AIM OF THE EXERCISE » Type the entries out once more. Match them exactly.

MATERIAL FOR THIS TASK »
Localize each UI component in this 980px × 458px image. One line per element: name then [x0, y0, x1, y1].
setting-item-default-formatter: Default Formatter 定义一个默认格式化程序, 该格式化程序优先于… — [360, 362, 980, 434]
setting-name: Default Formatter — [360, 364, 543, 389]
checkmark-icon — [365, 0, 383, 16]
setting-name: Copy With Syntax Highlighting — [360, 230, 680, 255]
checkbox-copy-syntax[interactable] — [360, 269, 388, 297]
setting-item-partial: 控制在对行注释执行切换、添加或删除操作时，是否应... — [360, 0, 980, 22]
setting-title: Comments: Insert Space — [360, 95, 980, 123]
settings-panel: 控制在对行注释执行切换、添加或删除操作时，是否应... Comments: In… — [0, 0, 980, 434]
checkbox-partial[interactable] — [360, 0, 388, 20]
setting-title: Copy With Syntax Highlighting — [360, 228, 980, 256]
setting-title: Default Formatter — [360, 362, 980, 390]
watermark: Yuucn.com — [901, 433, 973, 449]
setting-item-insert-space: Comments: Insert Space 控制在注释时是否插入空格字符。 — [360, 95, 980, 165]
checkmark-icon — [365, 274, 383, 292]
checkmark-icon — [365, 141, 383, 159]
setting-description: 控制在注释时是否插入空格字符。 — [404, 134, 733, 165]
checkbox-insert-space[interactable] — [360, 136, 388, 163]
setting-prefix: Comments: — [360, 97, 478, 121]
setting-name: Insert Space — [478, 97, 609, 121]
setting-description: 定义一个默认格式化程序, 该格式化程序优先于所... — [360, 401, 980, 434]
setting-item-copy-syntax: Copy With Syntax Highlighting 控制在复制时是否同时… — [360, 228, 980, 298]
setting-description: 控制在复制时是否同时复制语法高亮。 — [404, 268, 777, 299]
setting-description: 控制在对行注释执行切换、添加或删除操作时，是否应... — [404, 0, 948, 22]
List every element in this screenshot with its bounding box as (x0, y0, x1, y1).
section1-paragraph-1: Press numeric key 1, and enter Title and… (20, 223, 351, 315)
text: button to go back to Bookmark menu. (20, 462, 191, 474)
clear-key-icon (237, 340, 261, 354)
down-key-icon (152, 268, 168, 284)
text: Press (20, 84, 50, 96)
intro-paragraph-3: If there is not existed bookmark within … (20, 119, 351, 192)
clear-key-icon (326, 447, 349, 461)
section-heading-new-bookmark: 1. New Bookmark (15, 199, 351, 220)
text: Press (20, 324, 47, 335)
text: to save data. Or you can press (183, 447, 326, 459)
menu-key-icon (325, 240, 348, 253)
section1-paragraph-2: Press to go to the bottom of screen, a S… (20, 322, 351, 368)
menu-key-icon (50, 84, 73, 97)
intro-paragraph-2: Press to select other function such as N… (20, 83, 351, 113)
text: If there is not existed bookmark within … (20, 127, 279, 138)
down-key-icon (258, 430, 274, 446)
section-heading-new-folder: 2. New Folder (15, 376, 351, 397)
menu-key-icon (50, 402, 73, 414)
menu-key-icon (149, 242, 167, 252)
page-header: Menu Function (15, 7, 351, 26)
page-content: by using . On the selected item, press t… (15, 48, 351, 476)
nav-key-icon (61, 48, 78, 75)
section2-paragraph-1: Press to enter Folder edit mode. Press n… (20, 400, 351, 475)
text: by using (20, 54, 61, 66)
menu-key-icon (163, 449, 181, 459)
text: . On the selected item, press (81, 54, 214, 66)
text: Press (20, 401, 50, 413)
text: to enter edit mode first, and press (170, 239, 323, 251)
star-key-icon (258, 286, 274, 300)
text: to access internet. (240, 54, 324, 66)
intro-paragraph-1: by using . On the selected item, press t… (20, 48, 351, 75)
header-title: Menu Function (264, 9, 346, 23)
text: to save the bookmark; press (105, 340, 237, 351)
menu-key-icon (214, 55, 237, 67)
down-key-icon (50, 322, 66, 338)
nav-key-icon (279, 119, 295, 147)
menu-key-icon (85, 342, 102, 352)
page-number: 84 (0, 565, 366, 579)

TASK OUTPUT »
Localize each UI component in this 980px × 458px image. One line per element: name then [x0, y0, x1, y1].
setting-item-default-formatter: Default Formatter 定义一个默认格式化程序, 该格式化程序优先于… — [360, 362, 980, 434]
setting-name: Default Formatter — [360, 364, 543, 389]
checkmark-icon — [365, 0, 383, 16]
setting-name: Copy With Syntax Highlighting — [360, 230, 680, 255]
checkbox-copy-syntax[interactable] — [360, 269, 388, 297]
setting-item-partial: 控制在对行注释执行切换、添加或删除操作时，是否应... — [360, 0, 980, 22]
setting-title: Comments: Insert Space — [360, 95, 980, 123]
settings-panel: 控制在对行注释执行切换、添加或删除操作时，是否应... Comments: In… — [0, 0, 980, 434]
checkbox-partial[interactable] — [360, 0, 388, 20]
setting-title: Copy With Syntax Highlighting — [360, 228, 980, 256]
setting-title: Default Formatter — [360, 362, 980, 390]
watermark: Yuucn.com — [901, 433, 973, 449]
setting-item-insert-space: Comments: Insert Space 控制在注释时是否插入空格字符。 — [360, 95, 980, 165]
checkmark-icon — [365, 274, 383, 292]
checkmark-icon — [365, 141, 383, 159]
setting-description: 控制在注释时是否插入空格字符。 — [404, 134, 733, 165]
checkbox-insert-space[interactable] — [360, 136, 388, 163]
setting-prefix: Comments: — [360, 97, 478, 121]
setting-name: Insert Space — [478, 97, 609, 121]
setting-description: 定义一个默认格式化程序, 该格式化程序优先于所... — [360, 401, 980, 434]
setting-item-copy-syntax: Copy With Syntax Highlighting 控制在复制时是否同时… — [360, 228, 980, 298]
setting-description: 控制在复制时是否同时复制语法高亮。 — [404, 268, 777, 299]
setting-description: 控制在对行注释执行切换、添加或删除操作时，是否应... — [404, 0, 948, 22]
List every element in this screenshot with its bounding box as (x0, y0, x1, y1).
section1-paragraph-1: Press numeric key 1, and enter Title and… (20, 223, 351, 315)
text: button to go back to Bookmark menu. (20, 462, 191, 474)
clear-key-icon (237, 340, 261, 354)
down-key-icon (152, 268, 168, 284)
text: Press (20, 84, 50, 96)
intro-paragraph-3: If there is not existed bookmark within … (20, 119, 351, 192)
clear-key-icon (326, 447, 349, 461)
section-heading-new-bookmark: 1. New Bookmark (15, 199, 351, 220)
text: Press (20, 324, 47, 335)
text: to save data. Or you can press (183, 447, 326, 459)
menu-key-icon (325, 240, 348, 253)
section1-paragraph-2: Press to go to the bottom of screen, a S… (20, 322, 351, 368)
menu-key-icon (50, 84, 73, 97)
intro-paragraph-2: Press to select other function such as N… (20, 83, 351, 113)
text: If there is not existed bookmark within … (20, 127, 279, 138)
down-key-icon (258, 430, 274, 446)
section-heading-new-folder: 2. New Folder (15, 376, 351, 397)
menu-key-icon (50, 402, 73, 414)
menu-key-icon (149, 242, 167, 252)
page-header: Menu Function (15, 7, 351, 26)
page-content: by using . On the selected item, press t… (15, 48, 351, 476)
nav-key-icon (61, 48, 78, 75)
section2-paragraph-1: Press to enter Folder edit mode. Press n… (20, 400, 351, 475)
text: by using (20, 54, 61, 66)
menu-key-icon (163, 449, 181, 459)
text: . On the selected item, press (81, 54, 214, 66)
text: Press (20, 401, 50, 413)
text: to enter edit mode first, and press (170, 239, 323, 251)
star-key-icon (258, 286, 274, 300)
text: to access internet. (240, 54, 324, 66)
intro-paragraph-1: by using . On the selected item, press t… (20, 48, 351, 75)
header-title: Menu Function (264, 9, 346, 23)
text: to save the bookmark; press (105, 340, 237, 351)
menu-key-icon (214, 55, 237, 67)
down-key-icon (50, 322, 66, 338)
nav-key-icon (279, 119, 295, 147)
menu-key-icon (85, 342, 102, 352)
page-number: 84 (0, 565, 366, 579)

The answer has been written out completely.